【第42話】コネ
「でもなぜそれを?」
朝霧が少し驚いていると、男も驚いたような声で聞き返してくる。
「あぁ……。俺達も黒崎学園の生徒だから……」
「そうなんですか!? 学年は……?」
「俺と結月は高2だけど……」
「俺もっす! まぁ俺は成績底辺クラスの第7クラスになったんですけどね……」
「…………俺もだよ」
少しばかしの沈黙が起こる。なんかこの人に悪いことしたかな? という気がしなくもない。まぁ実際、朝霧の余計な一言がこの沈黙を作り出したのだが。
「え、あっ……俺は篠崎 健二です」
沈黙に耐えきれなくなったのか自己紹介を始める。まぁ朝霧も正直、この沈黙に耐えれなかったので良かったと言えば良かった。
「お、俺は朝霧 疾風」
「私は夕霞 結月です」
「私は黒崎 氷花」
海龍やファンも自己紹介する。ファンの名前を聞いたときの健二の反応は言うまでもなくポカーンとしていた。
そんなことをしてるうちにバスが来る。昨日も見たthe昭和という感じのそのバスは、エンジン音をけたましくあげながらバス停へと停車する。バスの扉がガシャンと開いた。
「お? お客さんが少し増えたな。篠崎さん家のお孫さんも桜新町駅に行くんか?」
バスに乗車するなり、運転手がそう健二に聞く。
「そうですが……なんでですか?」
「そうなら桜新町駅付近まで送ってってやる」
バスに全員が乗り込むと、バスはガシャンと音をたて扉を閉めた。バスのエンジン音がけたましく鳴りだし、バスが動き出す。
「そういや、黒崎さんって黒崎学園長のお孫さん……?」
「そうですけど……。それがなにか?」
「い、いや……ちょっと気になりまして……」
そんなことを話していると、踏切にさしかかる。
「あれ? 昨日こんな場所通りましたっけ?」
「桜新町駅までならこっちの道の方が早いんだ」
運転手はそう言い線路沿いの道に入る。少しばかし走っていると、前から電車が走ってきた。これまたthe昭和的な一両編成の電車で、方向幕を使用している。踏切があったことや高架じゃないことから大体分かっていたが、リニアではないようだ。
「そういえば結月さん。公安委員会って知ってますか?」
「まぁ知ってるけどなんで?」
「私公安委員会に入るのが夢で……。黒崎学園に転入しようと言い出した理由も全国にある公安委員会の委員長さんがいると聞いていたからですし……」
「じゃあ楓ちゃんは、新人さんになるのか……。なんなら本部所属にしてあげよっか?」
「本部なんて私にそんな大役無理ですよ……って結月さんも公安委員会に入ってるんですか?」
「入ってるもなにも私が委員長だからね。ちなみに副委員長は黒崎だから」
「結月さんが委員長!?」
「驚くのも無理ないよな。こんなおてんば女が委員長なんて……ぐわぅっ!!?」
朝霧がそこまで言ったところで結月のかかとが朝霧のつま先にめり込んだ。
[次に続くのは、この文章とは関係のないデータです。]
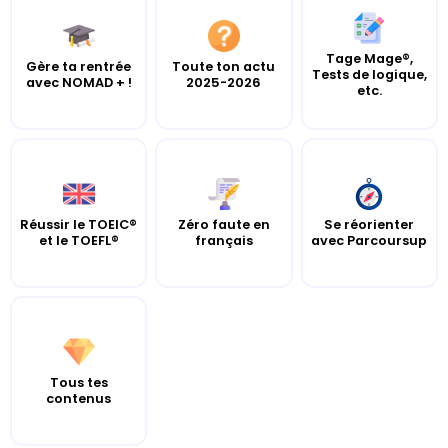
Tage Mage®,
Gère ta rentrée
Toute ton actu
Tests de logique,
avec NOMAD + !
2025-2026
etc.
Réussir le TOEIC®
Zéro faute en
Se réorienter
et le TOEFL®
français
avec Parcoursup
Tous tes
contenus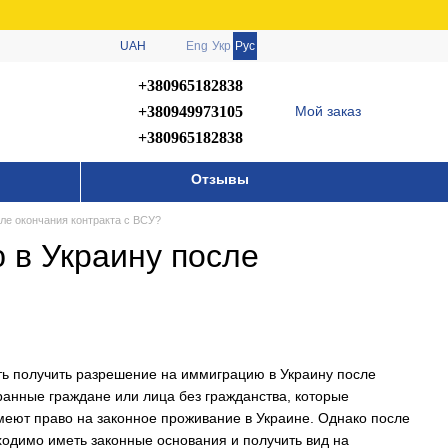
UAH
Eng
Укр
Рус
+380965182838
+380949973105
Мой заказ
+380965182838
Отзывы
ле окончания контракта с ВСУ?
 в Украину после
ь получить разрешение на иммиграцию в Украину после
транные граждане или лица без гражданства, которые
меют право на законное проживание в Украине. Однако после
одимо иметь законные основания и получить вид на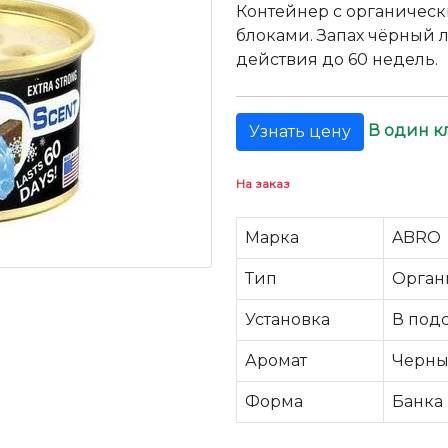
Контейнер с органичес
блоками. Запах чёрный 
действия до 60 недель.
В один к
Узнать цену
На заказ
Марка
ABRO
Тип
Орган
Установка
В под
Аромат
Черны
Форма
Банка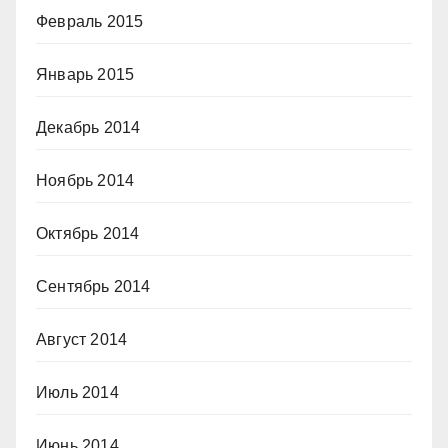
Февраль 2015
Январь 2015
Декабрь 2014
Ноябрь 2014
Октябрь 2014
Сентябрь 2014
Август 2014
Июль 2014
Июнь 2014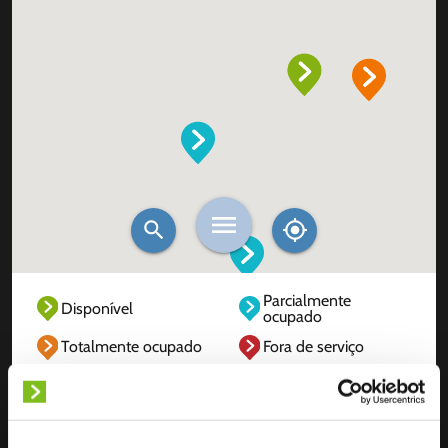
Parcialmente
Disponível
ocupado
Totalmente ocupado
Fora de serviço
Desconhecido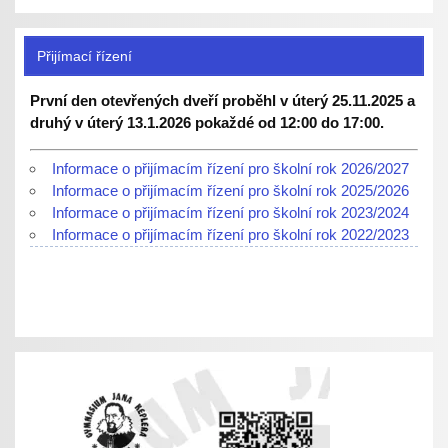
Přijímací řízení
První den otevřených dveří proběhl v úterý 25.11.2025 a
druhý v úterý 13.1.2026 pokaždé od 12:00 do 17:00.
Informace o přijímacím řízení pro školní rok 2026/2027
Informace o přijímacím řízení pro školní rok 2025/2026
Informace o přijímacím řízení pro školní rok 2023/2024
Informace o přijímacím řízení pro školní rok 2022/2023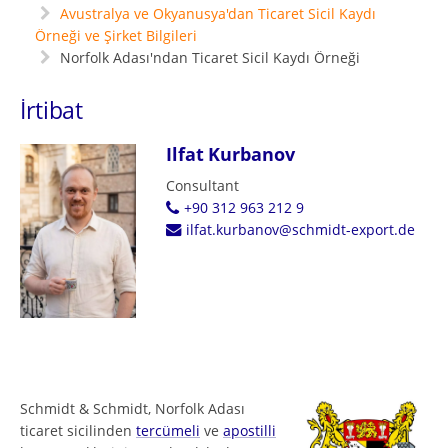
Avustralya ve Okyanusya'dan Ticaret Sicil Kaydı
Örneği ve Şirket Bilgileri
Norfolk Adası'ndan Ticaret Sicil Kaydı Örneği
İrtibat
Ilfat Kurbanov
Consultant
+90 312 963 212 9
ilfat.kurbanov@schmidt-export.de
Schmidt & Schmidt, Norfolk Adası
ticaret sicilinden
tercümeli
ve
apostilli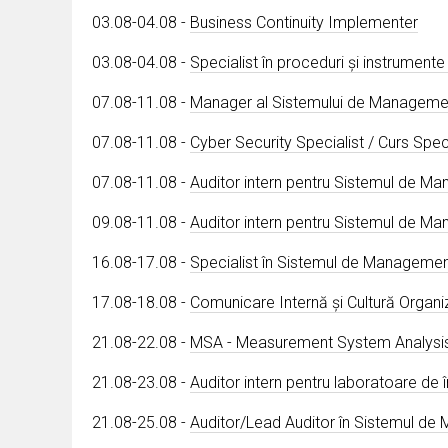
03.08-04.08 -
Business Continuity Implementer
03.08-04.08 -
Specialist în proceduri și instrument
07.08-11.08 -
Manager al Sistemului de Manageme
07.08-11.08 -
Cyber Security Specialist / Curs Speci
07.08-11.08 -
Auditor intern pentru Sistemul de M
09.08-11.08 -
Auditor intern pentru Sistemul de Man
16.08-17.08 -
Specialist în Sistemul de Management 
17.08-18.08 -
Comunicare Internă și Cultură Organi
21.08-22.08 -
MSA - Measurement System Analysi
21.08-23.08 -
Auditor intern pentru laboratoare de 
21.08-25.08 -
Auditor/Lead Auditor în Sistemul de 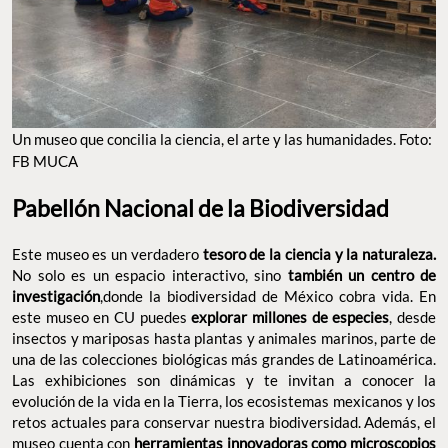
Pabellón Nacional de la Biodiversidad
Este museo es un verdadero
tesoro de la ciencia y la naturaleza.
No solo es un espacio interactivo, sino
también un centro de
investigación
,donde la biodiversidad de México cobra vida. En
este museo en CU puedes
explorar millones de especies
, desde
insectos y mariposas hasta plantas y animales marinos, parte de
una de las colecciones biológicas más grandes de Latinoamérica.
Las exhibiciones son dinámicas y te invitan a conocer la
evolución de la vida en la Tierra, los ecosistemas mexicanos y los
retos actuales para conservar nuestra biodiversidad. Además, el
museo cuenta con
herramientas innovadoras como
microscopios digitales, robots y una impresora 3D
, que
permiten a los visitantes interactuar de manera única con la
ciencia. El edificio es una obra de arte en sí misma, con una
arquitectura que se integra armoniosamente con el entorno
natural. Está
abierto de martes a domingo de 10:00 a.m. a 4:00
p.m. y la entrada es gratuita.
Página:
ib.unam.mx/ib/pabio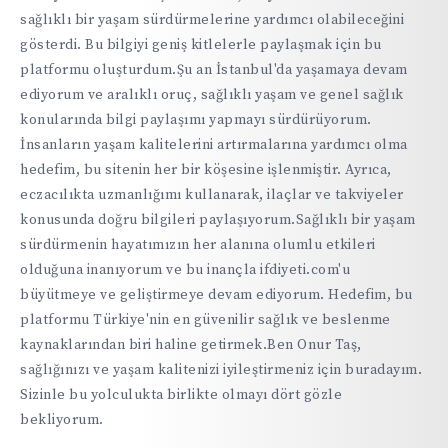
sağlıklı bir yaşam sürdürmelerine yardımcı olabileceğini
gösterdi. Bu bilgiyi geniş kitlelerle paylaşmak için bu
platformu oluşturdum.Şu an İstanbul'da yaşamaya devam
ediyorum ve aralıklı oruç, sağlıklı yaşam ve genel sağlık
konularında bilgi paylaşımı yapmayı sürdürüyorum.
İnsanların yaşam kalitelerini artırmalarına yardımcı olma
hedefim, bu sitenin her bir köşesine işlenmiştir. Ayrıca,
eczacılıkta uzmanlığımı kullanarak, ilaçlar ve takviyeler
konusunda doğru bilgileri paylaşıyorum.Sağlıklı bir yaşam
sürdürmenin hayatımızın her alanına olumlu etkileri
olduğuna inanıyorum ve bu inançla ifdiyeti.com'u
büyütmeye ve geliştirmeye devam ediyorum. Hedefim, bu
platformu Türkiye'nin en güvenilir sağlık ve beslenme
kaynaklarından biri haline getirmek.Ben Onur Taş,
sağlığınızı ve yaşam kalitenizi iyileştirmeniz için buradayım.
Sizinle bu yolculukta birlikte olmayı dört gözle
bekliyorum.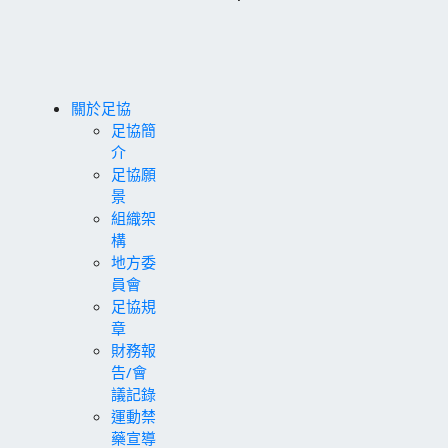
關於足協
足協簡
介
足協願
景
組織架
構
地方委
員會
足協規
章
財務報
告/會
議記錄
運動禁
藥宣導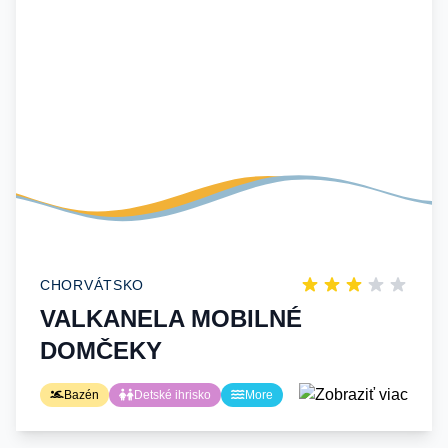
CHORVÁTSKO
VALKANELA MOBILNÉ
DOMČEKY
Bazén
Detské ihrisko
More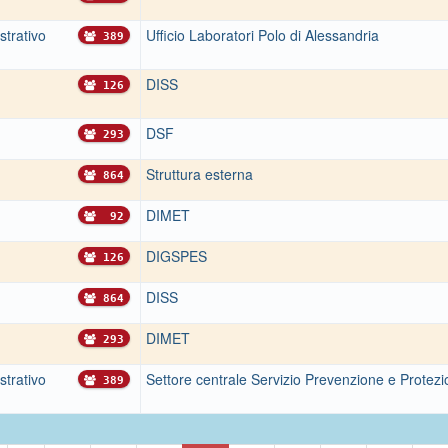
strativo
Ufficio Laboratori Polo di Alessandria
389
DISS
126
DSF
293
Struttura esterna
864
DIMET
92
DIGSPES
126
DISS
864
DIMET
293
strativo
Settore centrale Servizio Prevenzione e Protez
389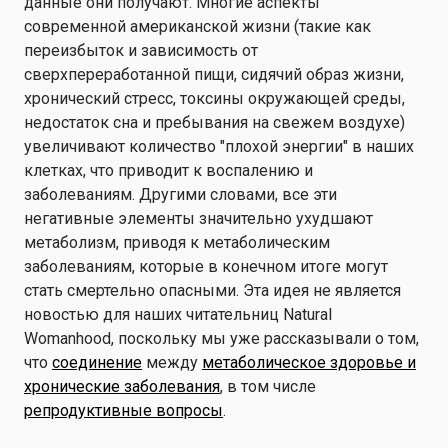
данные они получают. Многие аспекты
современной американской жизни (такие как
переизбыток и зависимость от
сверхпереработанной пищи, сидячий образ жизни,
хронический стресс, токсины окружающей среды,
недостаток сна и пребывания на свежем воздухе)
увеличивают количество "плохой энергии" в наших
клетках, что приводит к воспалению и
заболеваниям. Другими словами, все эти
негативные элементы значительно ухудшают
метаболизм, приводя к метаболическим
заболеваниям, которые в конечном итоге могут
стать смертельно опасными. Эта идея не является
новостью для наших читательниц Natural
Womanhood, поскольку мы уже рассказывали о том,
что
соединение
между
метаболическое здоровье и
хронические заболевания
, в том числе
репродуктивные вопросы
.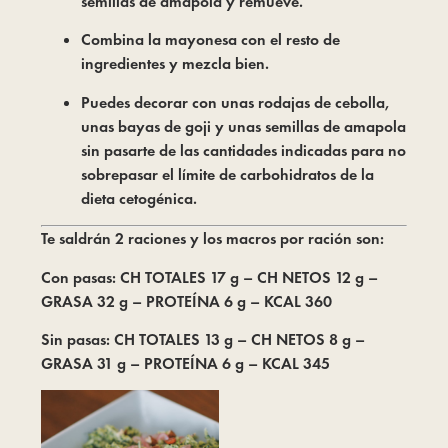
semillas de amapola y remueve.
Combina la mayonesa con el resto de
ingredientes y mezcla bien.
Puedes decorar con unas rodajas de cebolla,
unas bayas de goji y unas semillas de amapola
sin pasarte de las cantidades indicadas para no
sobrepasar el límite de carbohidratos de la
dieta cetogénica.
Te saldrán 2 raciones y los macros por ración son:
Con pasas: CH TOTALES 17 g – CH NETOS 12 g –
GRASA 32 g – PROTEÍNA 6 g – KCAL 360
Sin pasas: CH TOTALES 13 g – CH NETOS 8 g –
GRASA 31 g – PROTEÍNA 6 g – KCAL 345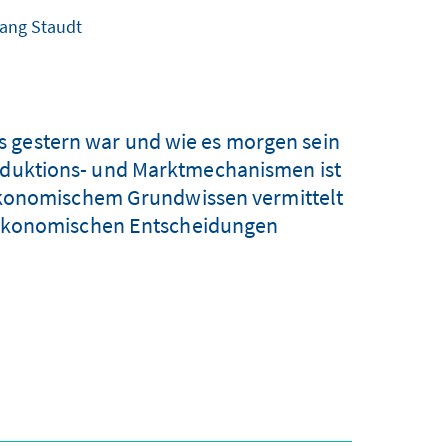
gang Staudt
 es gestern war und wie es morgen sein
roduktions- und Marktmechanismen ist
ökonomischem Grundwissen vermittelt
ökonomischen Entscheidungen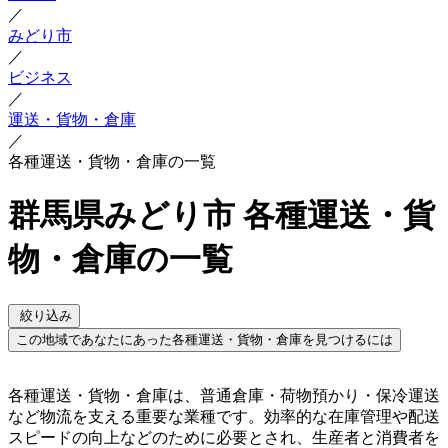
／
みどり市
／
ビジネス
／
運送・貨物・倉庫
／
各種運送・貨物・倉庫の一覧
群馬県みどり市 各種運送・貨
物・倉庫の一覧
絞り込み
この地域であなたにあった各種運送・貨物・倉庫を見つけるには
各種運送・貨物・倉庫は、普通倉庫・荷物預かり・保冷運送
など物流を支える重要な業種です。効率的な在庫管理や配送
スピードの向上などのために必要とされ、生産者と消費者を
バキバキと乾いた音がし、骨が折れたのではないかと錯覚する。
「ということは、楓ちゃんも能力者?」
「ま、まぁ……傷を治したり蘇生くらいしか……あとは……」
「蘇生!? 十分凄いじゃない!」
「と、とは言っても亡くなってから五分以内でないと……」
楓が、そこまで言ったところで結月は、携帯を取り出しどこかへ連絡する。
間もなく「のんちゃん? 人事なんだけど篠崎楓さんの書類ある? ……うん。その子。本部の方に異動ということで……。ありがとね~」と、話し出す。
楓はその様子を見ながら、かなりオロオロしていた。
「これでバッチリ」
「わ、私に本部の仕事なんて無理ですよ……? まだ中学生なんですし……」
「大丈夫大丈夫。私もいるし、他の中学生の子もいるからなんとかなるわよ」
「良かったな楓。本部の所属になりたいってずっと言ってたじゃん」
「そ、そうだけど……」
朝霧は、この様子を『コネ』を使うって、こういうことなんだなぁと足を押さえながら実感していた。バスはトンネルに入り、速度を上げる。少し走った後トンネルを抜けると、目の前に桜新町駅がわずかに見えた。
「さて、そろそろ到着だ」
運転手が、そう言った数分後駅の駐車スペースにバスは止まる。恐らくこのバス専用のバス停がないからなのだろう。
けど無許可でバスが停まるって法律とかに触れないのか? と、少し心配になる。
「行きも帰りもありがとうございます」
朝霧は、お礼をしバスを降りる。運転手は『今度は神社巡りでもしてやるからな~』と言いながら最後まで見送ってくれた。